2) What is the reasoning behind separating schema privileges
specifically into CREATE and USAGE? And is it something that may be
changed in PG in the future?
Well, because "it is defined this way in the SQL Standard" seems to apply here (at least, the grant command compatibility notes doesn't indicate we are non-compliant here).
The current logic allows a situation where after creating a table, a
user is not able to do anything with it despite being the owner. This
can be confusing, and I can't really imagine a scenario where it would
be useful from a security standpoint.
Yes, granting create but not usage isn't all that useful. But granting usage without create is. That is only possible if they are separate grants. I suppose create could imply usage, but that just isn't how it works, and isn't going to be changed.

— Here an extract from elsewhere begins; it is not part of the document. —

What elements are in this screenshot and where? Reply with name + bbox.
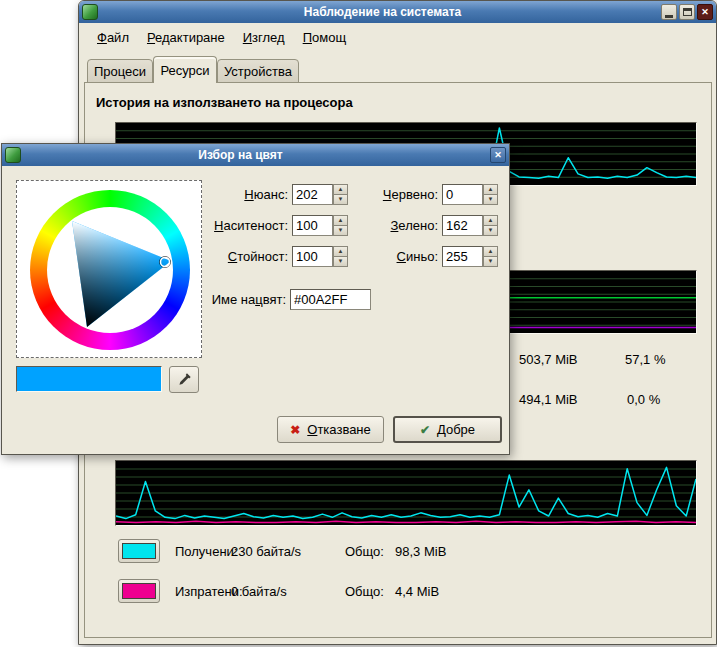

Alternative approaches could be:
- Separating schema privileges into more categories, such as CREATE,
ALTER, DROP, SELECT, UPDATE, INSERT etc, [...]
Then it allows more granular control which seems useful for security.
So, kinda like default privileges but done at the schema, not database/dba-role, scope. I'd rather there be better tools for managing permissions but still have them applied at the individual object level. Adding a layer of indirection takes an already complicated model and just complicates it further. It doesn't seem like a development and maintenance burden that the core project would benefit from taking on.
- To avoid many categories, only have USAGE to fully allow or fully
prohibit someone to do stuff in the schema. Then it at least prevents
the weird situation where a user can create an object but can't do
anything with it.
This doesn't seem like a problem that it is worth spending time avoiding.